This week, President Obama signed the Trade Facilitation and Trade Enforcement Act, which in part closes an 86-year-old loophole that now bans the importation of food and other goods produced by slave labor.

According to the Associated Press, the new legislation eliminates existing language contained in the Tariff Act of 1930. While the act allowed for the seizure of goods where forced labor was suspected, it contained a provision dubbed “consumptive demand” which allowed any good to be imported no matter how it was soured or produced if there was not enough domestic supply to meet demand.

Eliminating “consumptive demand” permits customs and border agents to strictly enforce the law.

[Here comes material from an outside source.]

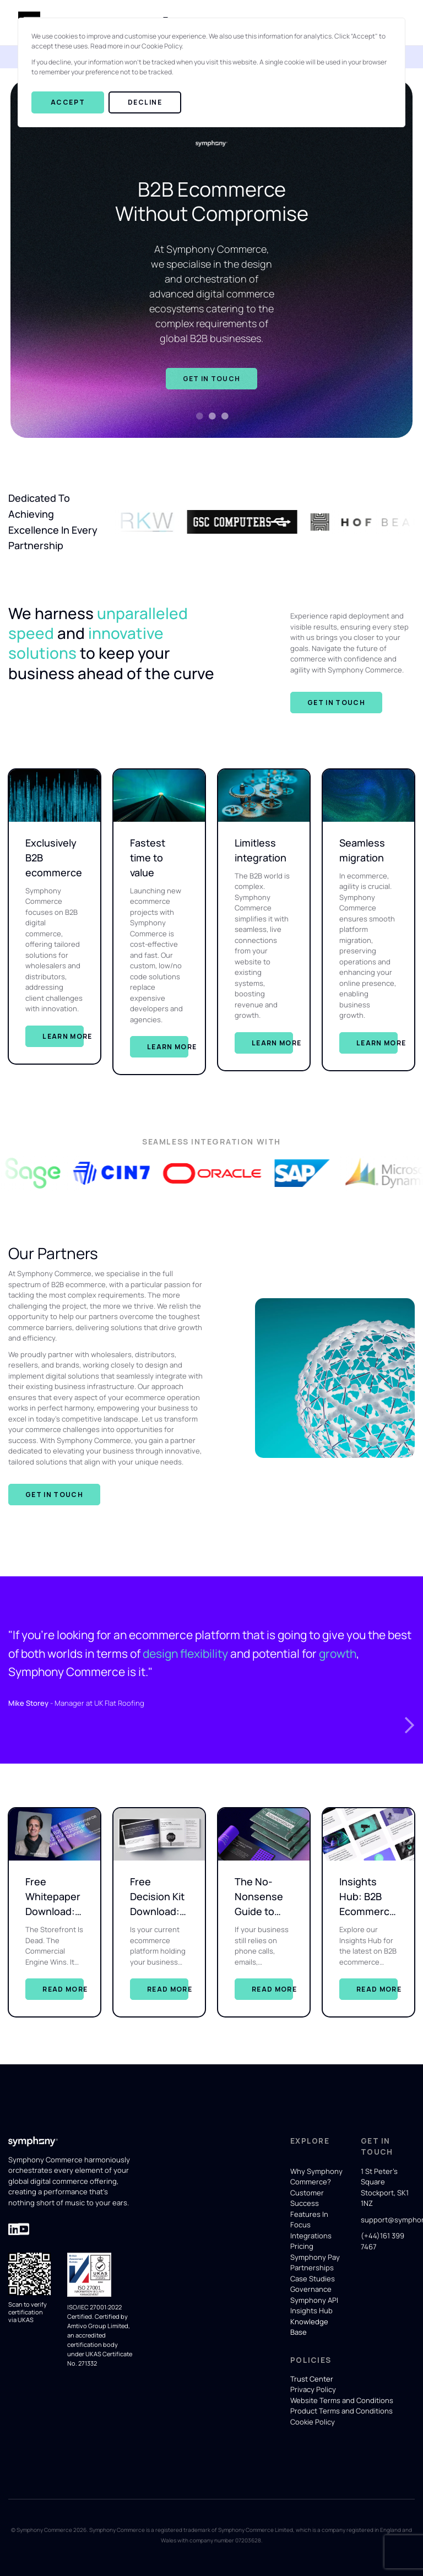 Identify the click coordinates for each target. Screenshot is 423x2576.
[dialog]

From the AP, “To start an investigation, Customs needs to receive a petition from anyone — a business, an agency, even a non-citizen — showing ‘reasonably but not conclusively’ that imports were made at least in part with forced labor.”

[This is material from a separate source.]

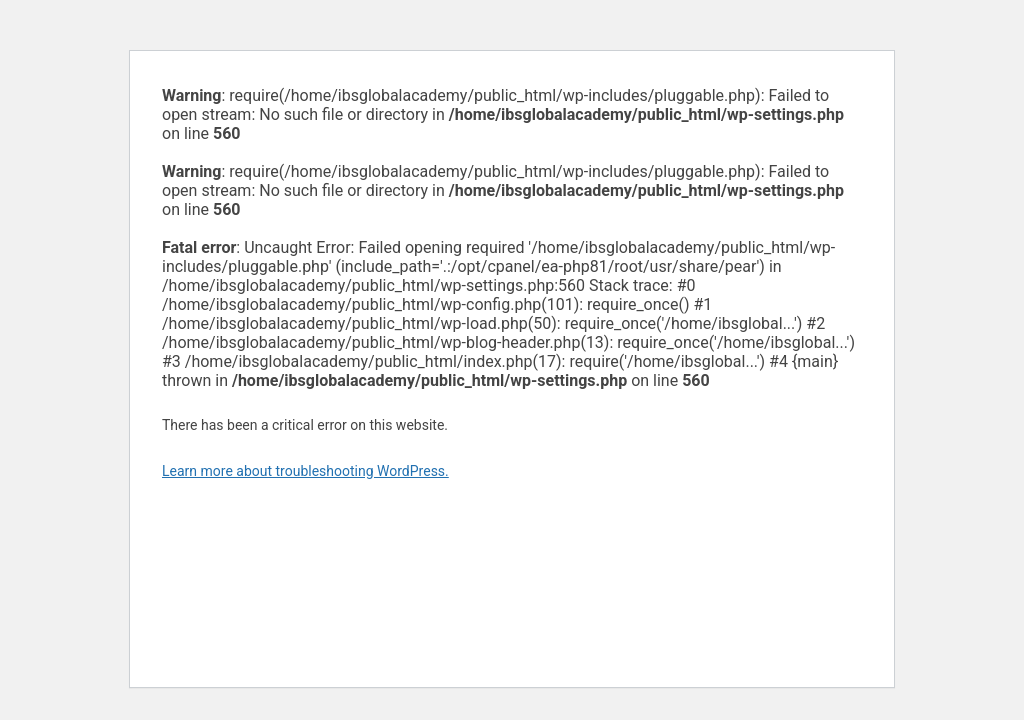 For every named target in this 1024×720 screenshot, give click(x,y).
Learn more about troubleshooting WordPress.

Last year, Nestlé released the results of a year-long investigation exposing widespread forced labor and human rights violations within the Thai seafood industry. Nestlé found these abuses within its own supply chain and warned that, because of the general vulnerabilities of migrant workers in Thailand, virtually all European and US food companies that purchase seafood from Thailand are at risk of having the abuses in their supply chains as well. The results of this investigation echoed abuses reported by news organizations including the AP which found similar conditions aboard Thai fishing boats. The AP report placed the majority of the blame on loopholes in, and the poor enforcement of, the US law that bans the import of goods produced by forced labor.